Employment contract allowed superintendents the option of staying and becoming regular tenants if employment was terminated
It is not uncommon for an apartment building or condominium to employ at least one superintendent. It is also not uncommon for a superintendent to receive a free or discounted apartment in the building where she works as a component of her remuneration, on the condition that she remain employed as the building’s superintendent.
What happens if the superintendent is suddenly no longer employed with the building owner or manager either by resignation or dismissal? Is the superintendent obligated to vacate the apartment?
In Ontario, the answer rests on the proper interpretation of the wording of ss. 93(1) and (2) of the Residential Tenancies Act, 2006, which states the following:
“(1) If a landlord has entered into a tenancy agreement with respect to a superintendent’s premises, unless otherwise agreed, the tenancy terminates on the day on which the employment of the tenant is terminated.
(2) A tenant shall vacate a superintendent’s premises within one week after his or her tenancy is terminated.”
The act provides that a superintendent whose employment has been terminated, must vacate the premises within seven days; however, the right for the building owner to evict is not absolute. The act allows for an alternate agreement to supersede s. 93 whereby it states “unless otherwise agreed.”
In the recent decision of Ramgoolam and 1815212 Ontario Inc., a dispute arose after the employment of the co-superintendents, Rookmatie Ramgoolam and Gowcharan Rooplal, were suddenly terminated without cause. At the time of the termination, Ramgoolam and Rooplal were cohabitating as common law spouses. As part of their compensation, they received a rent-free apartment at the building in which they were employed.
By way of the termination letter, the employer demanded that Ramgoolam and Rooplal vacate the premises within 13 days. However, the couple refused to leave. The employer applied to the Landlord and Tenant Board for an eviction order.
At the hearing, counsel for Ramgoolam and Rooplal argued that the employees had entered into an employment agreement at the time of hire. Of particular interest was the first paragraph of the employment agreement which stated:
“Should this agreement be terminated by any reason by either party the employee hereby agree that they shall vacate their assigned apartment and parking spot within two weeks or the employee may elect to apply and become a tenant of their assigned apartment subject to the standard review, and agree to pay full rent at the then current market rate.”
The central factual dispute between the parties was whether or not the employees elected to apply for their unit. The employer unsuccessfully argued that no formal written request had been submitted. Counsel for the employees argued that through their actions, Ramgoolam and Rooplal had demonstrated that they wanted to stay in the building as regular tenants. For example, the employees refused to leave the apartment when demanded by the employer to do so, they submitted cheques to the landlord to pay for two months of rent, and the employees communicated to the board their desire to stay in the apartment.
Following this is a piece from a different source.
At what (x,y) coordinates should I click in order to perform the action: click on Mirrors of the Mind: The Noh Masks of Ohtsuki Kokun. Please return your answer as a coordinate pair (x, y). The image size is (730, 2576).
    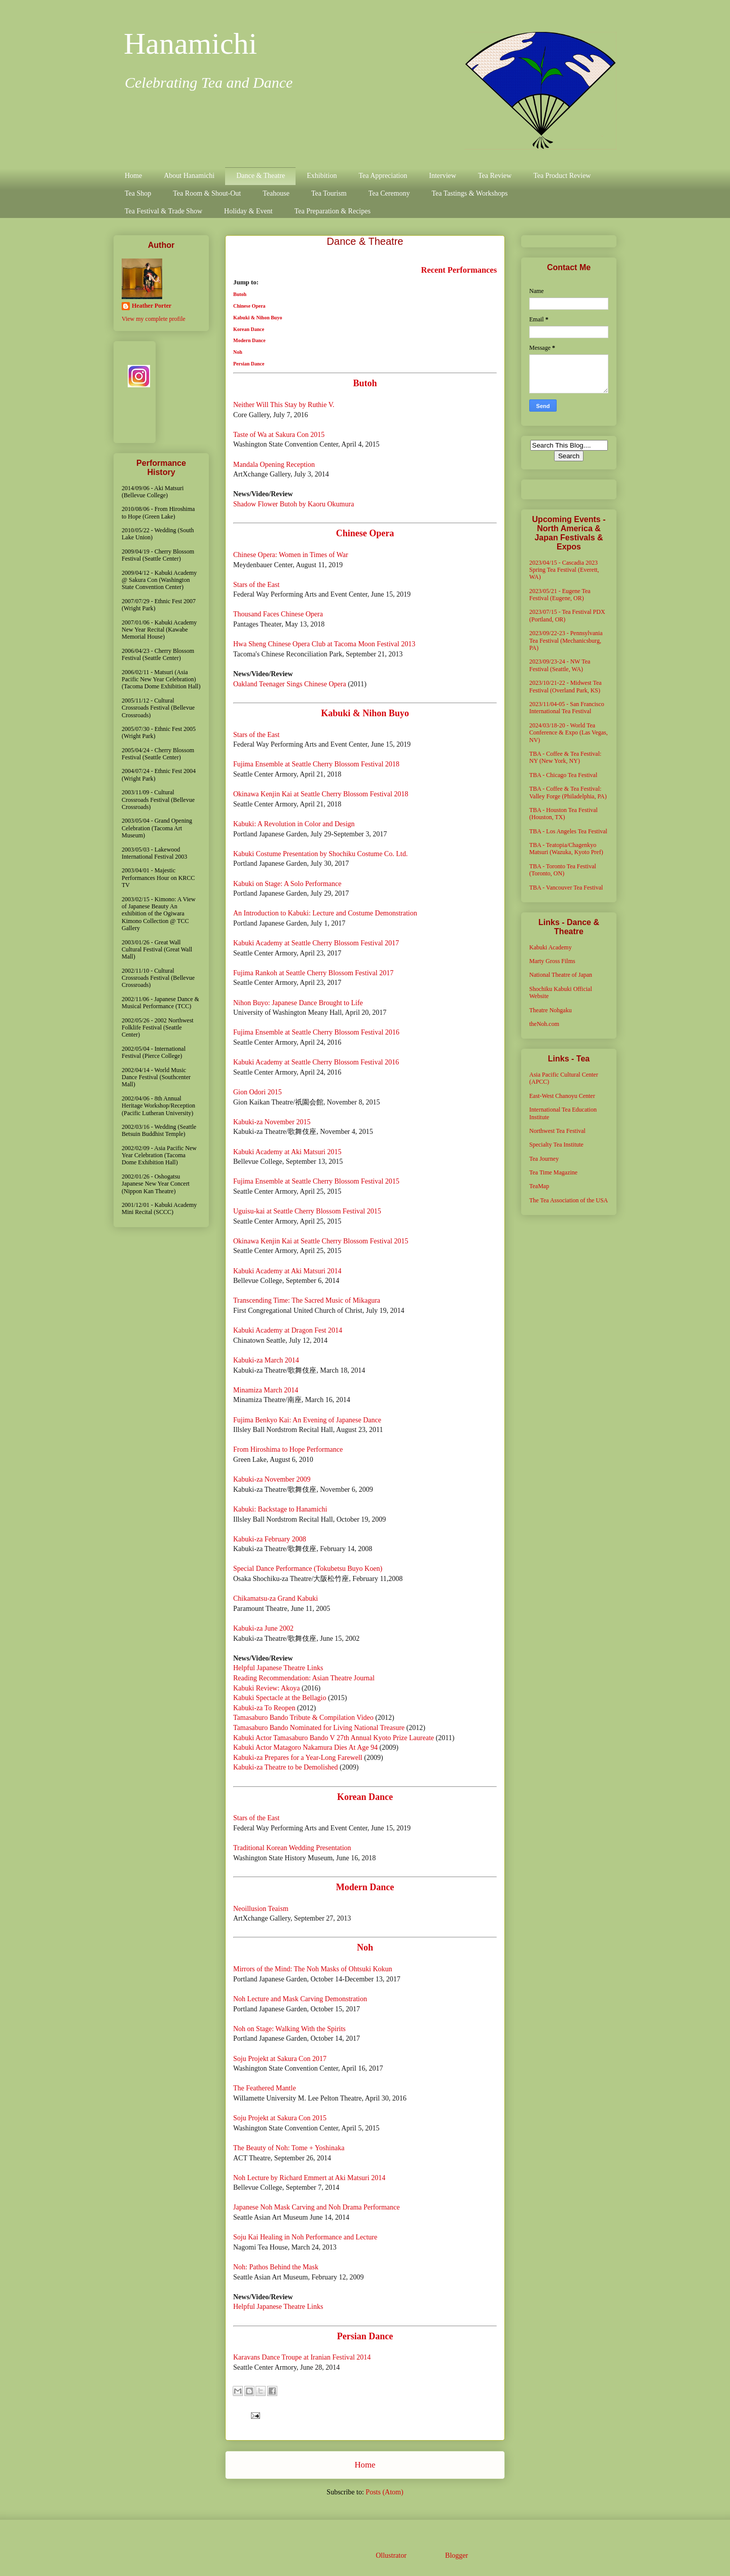     Looking at the image, I should click on (312, 1969).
The board decided that a formal written request for an application was not necessary. Furthermore, it was not even necessary to use the phrase “can we have an application form.” The board found that the actions of the employees were sufficient to conclude that they wished to remain in the rental unit as regular tenants.
The contract satisfied the requirements for “unless otherwise agreed” pursuant to ss. 93(1) of the act and so the employer was not entitled to evict the former superintendents, subject to the standard of review which the board decided was nothing more than a credit check.
The board ruled that the employer had essentially agreed through the employment contract that the former superintendents could remain in the rental unit even if their employment was terminated, provided they wanted to and were able to pay market rent. In other words, the wording of the employment contract eliminated the employer’s ability to exercise its right to evict the former superintendents. Therefore, the employer’s legal rights pursuant to s. 93 of the act are not absolute and can be contracted out.
Accordingly, the board dismissed the employer’s application and allowed the former superintendents to remain in their apartment as regular tenants.